私は1980年に電通に入社しました。当時、銀行は人気企業でした。みんな、銀行はいいよと自慢していましたが、そういっていた同期が、今は銀行で泣いています。もちろんこれは銀行だけではなく、建設業、官公庁でもそうです。

銀行にしても建設業にしても規制産業ですが、規制産業はここ数十年の間で根本的変化が生じてきていて、今はリスクに直面しています。電通を辞めるときも、規制産業であるし、メディアに大きな変革が起こるのではないかという予感がしていました。その予感はたぶん当たっているだろうと思います。電通時代は「技術、メディア、テクノロジー+経営」、というコンセプトで研究をしていました。1980-90年代は新しいメディアが勃興してきたので、いろいろと楽しかったです。
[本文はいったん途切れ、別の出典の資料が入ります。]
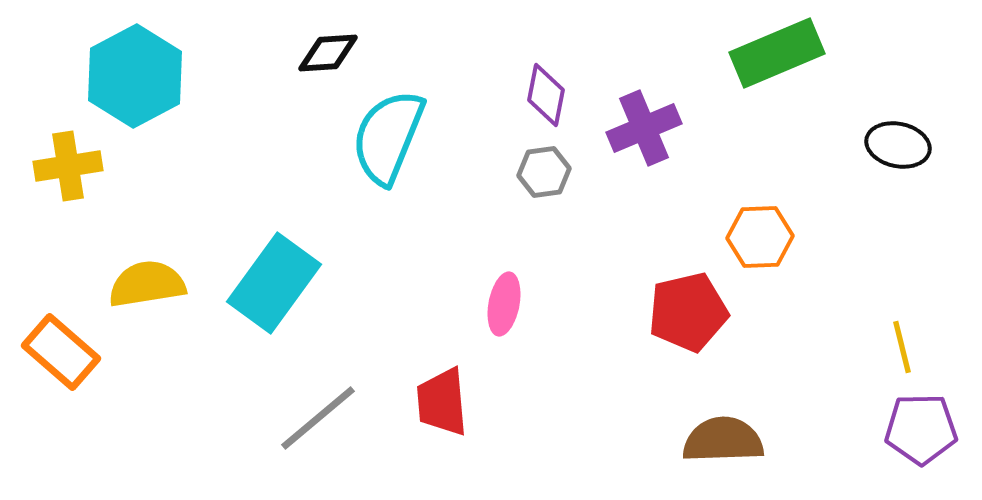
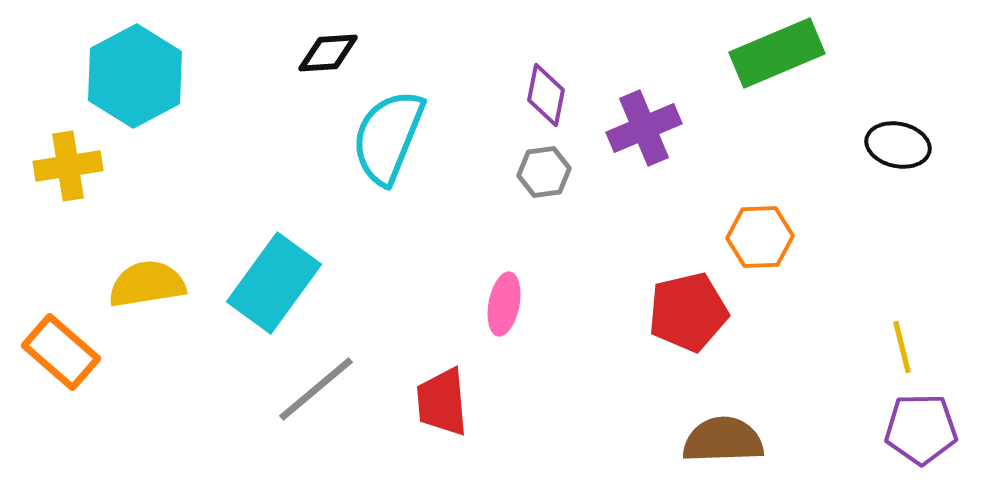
gray line: moved 2 px left, 29 px up
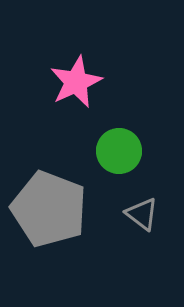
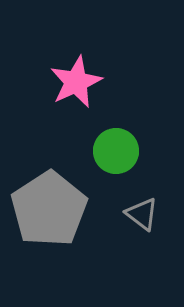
green circle: moved 3 px left
gray pentagon: rotated 18 degrees clockwise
現在の「nozomu.net」での活動ですが、『ブランド』(宣伝会議)という本を出版し、おかげさまで売れています。その他、万博のコンセプトブック等を作ったり、ゲームボーイ上のテレビの実験などを手がけています。

デジタル放送について

まず申しあげたいのは、デジタル放送はもうかる仕組みじゃないとうまくいかないだろうということです。“Business Oriented Digitalization"がキーワードです。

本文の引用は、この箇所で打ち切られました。